The vitriol of this overly drawn image is palpable. Having centered their conception of the church upon the maintenance of dogmatic content, it is not only alternate content which must be feared and hated, but the purveyors of such content. Simply, in order to maintain the credibility of its own presbyter-bishops, the author(s) of the Pastorals must posit a category of corrupt teachers, whose “counterfeit faith” directs them to poison the faith of the truly faithful remnant. Their dogmatic rigidity necessitates the creation of an absolutely corrupt “other.”
* * *
In distinction to this rigorous dogmatism, the Johannine church represents a charismatic alternative. Where the pastorals posit a “deposit of faith,” John posits a living Word—not only in the form of the incarnated logos (Christ), but also in the Christian community itself. The static dogmatism of true teaching is overturned by the mobile generative power of the “living water,” and here emerges the possibility of a truly radical egalitarianism. For, “out of the believer’s heart shall flow rivers of living water” (John 7.38). Where the pastorals ground their community within the content of a dogmatic truth, a determinable fact, whose clear center makes variance easily identifiable, the Johannine community founds itself in a Spirit. This Spirit is certainly felt, it is present, it speaks, but it does not speak in the univocal voice of rigid dogmatism. Rather, this Paraclete-Spirit nudges and suggests, it is a weak force (as John Caputo might call it), it is not itself a determined fact or set of facts, but rather an event which creates without precedence, an unexpected voice which calls for a response, in no way predetermining the form or content of that response. In the language of Gilles Deleuze, the Paraclete-Spirit is an Idea. But not an Idea in the naïve platonic sense—an original which must be merely copied—but an Idea which inaugurates a creative space, which determines a problem for which there is no clear solution.

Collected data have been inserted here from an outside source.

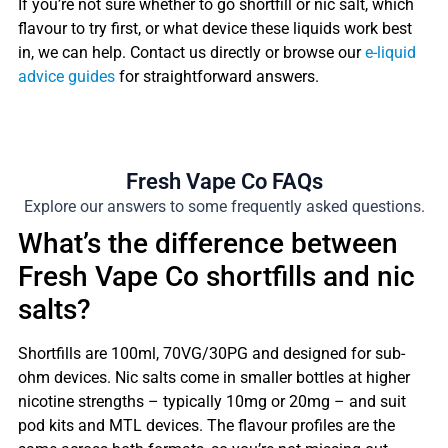
If you’re not sure whether to go shortfill or nic salt, which
flavour to try first, or what device these liquids work best
in, we can help. Contact us directly or browse our
e-liquid
advice guides
for straightforward answers.
Fresh Vape Co FAQs
Explore our answers to some frequently asked questions.
What’s the difference between
Fresh Vape Co shortfills and nic
salts?
Shortfills are 100ml, 70VG/30PG and designed for sub-
ohm devices. Nic salts come in smaller bottles at higher
nicotine strengths – typically 10mg or 20mg – and suit
pod kits and MTL devices. The flavour profiles are the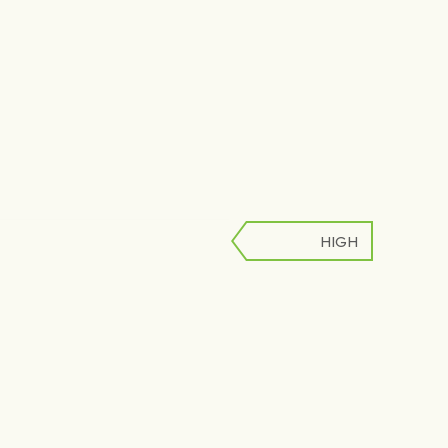
HIGH
LOW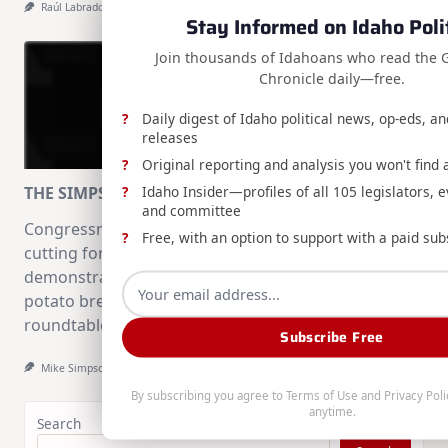
Raúl Labrador
Aug 8, 2026
Stay Informed on Idaho Poli
Join thousands of Idahoans who read the 
Chronicle daily—free.
Daily digest of Idaho political news, op-eds, a
releases
Original reporting and analysis you won't find
Idaho Insider—profiles of all 105 legislators, e
THE SIMPSON STANDARD: August 2nd, 2026
and committee
Congressman Mike Simpson recaps the ribbon
Free, with an option to support with a paid sub
cutting for INL's critical mineral processing
demonstration, funding for University of Idaho's
potato breeding facilities, and a Forest Service
roundtable.
Subscribe Free
Mike Simpson
Aug 2, 2026
By subscribing you agree to
Terms of Use
and
Privacy Poli
anytime.
Search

This centering of the Johannine community upon the mobility and plasticity of Spirit, rather than the rigidity of static doctrine can be immediately felt in the non-hierarchical egalitarian character of the fourth gospel. To once again borrow a phrase from Deleuze, the Johannine community offers a “crowned anarchy” where the pastorals offer a hierarchical rigidity. This non- (if not anti-) hierarchical perspective can be highlighted in a few different repects. First, as Raymond Brown emphasizes, one finds the language of the kingdom or rule (basileia) of God significantly diminished in the fourth gospel, “if Jesus and the Father are one, the rule of God is most perfectly made a reality in Jesus. Instead of entering the kingdom of God as a place, one needs to inhere in Jesus to be part of the community” (Brown, 87). Second, the fourth gospel tends to downplay the institution of the sacraments. In the last supper, for instance, there is no institution of the Eucharist, rather, there the washing of the disciples feet is instead emphasized. Third, the role or prominence of the twelve is severely downplayed, in their place, John leaves the “beloved disciple,” who reclines on Jesus’ breast during the last supper, and who is given Jesus’ mother to watch at the cross (see: Jn 13.23-25, 19.26-27, 20.1-10, 21.20-25). This ambiguous character appears, on the one hand, to describe an actual historical figure (likely John), and on the other, a model of authentic discipleship. The beloved disciple is a Johannine “every(wo)man.” Forth, and this is quite remarkable, the Johannine community appears radically egalitarian regarding gender roles. Contrary to above, where women are portrayed as “silly” and gullible, John portrays women in pivotal roles throughout Jesus’ ministry and the early church. Again citing Brown, “The Samaritan woman, Martha, and Mary are characters absolutely equal in importance to the blind man and Lazarus. In the portrayal of major male and female believers there is no difference of intelligence, vividness, or response” (Brown, 94). More radically, it is Martha who offers the first full affirmation of Jesus’ identity (“You are the Christ, the Son of God,” John 11.27), following the incomplete titles of the other disciples, (e.g. “prophet”). It is also worth noting that this affirmation is attributed to Peter in the synoptics.
* * *
The political ramifications of this alternative construal of a radically egalitarian community are essential to the construction of a democratic society. What the comparison of the Pastoral and the Johannine communities show us, is that the ideological center of a community and its functional structure cannot be isolate from each other. Where a society is grounded upon rigid affirmation of dogmatic truths, be those religious, philosophical, or political, the social structure will necessarily take on a repressive form. Difference, creativity, and exploration are all facets of a community which threaten the stability of a hierarchical-dogmatic structure, and must therefore be branded as “counterfeit” and eradicated. Simply, where ideological conformity is demanded, repression will be necessitated. Against this dogmatism, the Johannine community offers the model of a community which forgoes concrete dogmatisms for the fluidity of the Spirit and emphasis upon the plasticity of relation. This movement from a concrete to a fluid center is mirrored by a parallel reduction in repression. Egalitarianism presupposes fluidity. Where emphasis is taken off of abstract dogmatism and placed on the living community, the structural hierarchy withers (the kingdom language wanes, the twelve are de-emphasized and replaced with an “every(wo)man”), priority is granted to ethics over ritual (the washing of feet, over Eucharist), and oppressive social structures (e.g. gender norms) are set aside. It is these factors which constitutes the truly radical egalitarian political potential of the Johannine community.
* * *
*Raymond Brown, The Churches the Apostles Left Behind (New York: Paulist Press, 1984).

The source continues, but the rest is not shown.